A federal court in San Francisco ruled on Friday that bloggers are entitled to the same free speech protections as a traditional journalists. “As the Supreme Court has accurately warned, a First Amendment distinction between the institutional press and other speakers is unworkable,” wrote Andrew Hurwitz, one of the three judges in a federal appeals court panel, which ruled that Crystal Cox, a blogger who lost a defamation case three years ago after writing a post accusing a financial services firm of tax fraud, deserved a new trial and could only be found liable for defamation if she had acted negligently, by the same standards applied, say, to newspaper reporters.
“My very photogenic mother died in a freak accident (picnic, lightning) when I was three,” and other fine examples (beyond that one, from Nabokov’s Lolita) of great punctuation in literature, including parentheses, em dashes, ellipses, and more.

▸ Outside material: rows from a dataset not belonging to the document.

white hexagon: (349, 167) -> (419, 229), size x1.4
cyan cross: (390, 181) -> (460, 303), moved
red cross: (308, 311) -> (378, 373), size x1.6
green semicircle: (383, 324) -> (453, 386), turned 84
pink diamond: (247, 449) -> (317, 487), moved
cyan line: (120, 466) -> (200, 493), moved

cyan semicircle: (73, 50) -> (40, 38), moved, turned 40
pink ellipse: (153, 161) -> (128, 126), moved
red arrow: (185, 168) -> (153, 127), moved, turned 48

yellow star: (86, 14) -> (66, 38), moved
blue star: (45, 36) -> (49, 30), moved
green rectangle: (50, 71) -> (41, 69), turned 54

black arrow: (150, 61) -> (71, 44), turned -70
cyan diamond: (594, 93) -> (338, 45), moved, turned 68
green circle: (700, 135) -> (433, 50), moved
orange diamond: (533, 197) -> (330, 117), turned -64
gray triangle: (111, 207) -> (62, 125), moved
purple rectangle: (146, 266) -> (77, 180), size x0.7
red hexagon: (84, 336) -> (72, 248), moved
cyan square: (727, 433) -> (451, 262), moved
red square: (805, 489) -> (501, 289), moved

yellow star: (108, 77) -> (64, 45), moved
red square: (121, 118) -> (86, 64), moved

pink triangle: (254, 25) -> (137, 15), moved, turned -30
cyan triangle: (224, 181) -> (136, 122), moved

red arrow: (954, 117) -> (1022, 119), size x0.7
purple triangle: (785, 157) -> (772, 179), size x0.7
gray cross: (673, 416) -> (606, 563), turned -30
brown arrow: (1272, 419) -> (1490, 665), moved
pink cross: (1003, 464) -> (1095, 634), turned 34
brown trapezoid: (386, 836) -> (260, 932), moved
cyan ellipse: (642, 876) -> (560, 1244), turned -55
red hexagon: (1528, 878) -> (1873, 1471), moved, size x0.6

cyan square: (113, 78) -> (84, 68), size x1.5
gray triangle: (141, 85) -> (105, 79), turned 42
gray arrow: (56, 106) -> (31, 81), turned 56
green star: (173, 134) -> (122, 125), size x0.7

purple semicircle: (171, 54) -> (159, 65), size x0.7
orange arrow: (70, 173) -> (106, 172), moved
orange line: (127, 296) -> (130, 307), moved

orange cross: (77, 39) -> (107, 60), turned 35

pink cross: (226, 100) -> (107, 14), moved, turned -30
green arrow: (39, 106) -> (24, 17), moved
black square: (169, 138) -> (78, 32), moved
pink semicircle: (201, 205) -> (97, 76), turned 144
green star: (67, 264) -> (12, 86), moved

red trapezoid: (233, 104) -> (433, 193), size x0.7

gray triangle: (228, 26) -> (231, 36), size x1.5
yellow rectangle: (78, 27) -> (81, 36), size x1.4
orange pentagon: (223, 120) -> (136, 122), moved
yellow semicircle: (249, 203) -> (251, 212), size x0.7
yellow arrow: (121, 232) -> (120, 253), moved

Wendy Lesser reflects on the joys of literary destruction and writers who break the rules: “Literature that tells lies is not worth the paper it is written on, but a lie is not the same as a fantasy, an invention, an allegory, a myth, a dream. Fiction, drama, poetry, and even essays can be made up and also truthful.”
Not quite breaking news, but still noteworthy nonetheless: According to The Guardian, most writers are making virtually no money at all, less than $1,000 a year from their work.
At the New Yorker, Elias Muhanna writes beautifully about the antiquarian bookshop that burned in the northern Lebanese city of Tripoli, while Jon Michaud remembers his days working as a clerk at Rizzoli, the midtown Manhattan bookstore that is now running, once again, from a wrecking ball.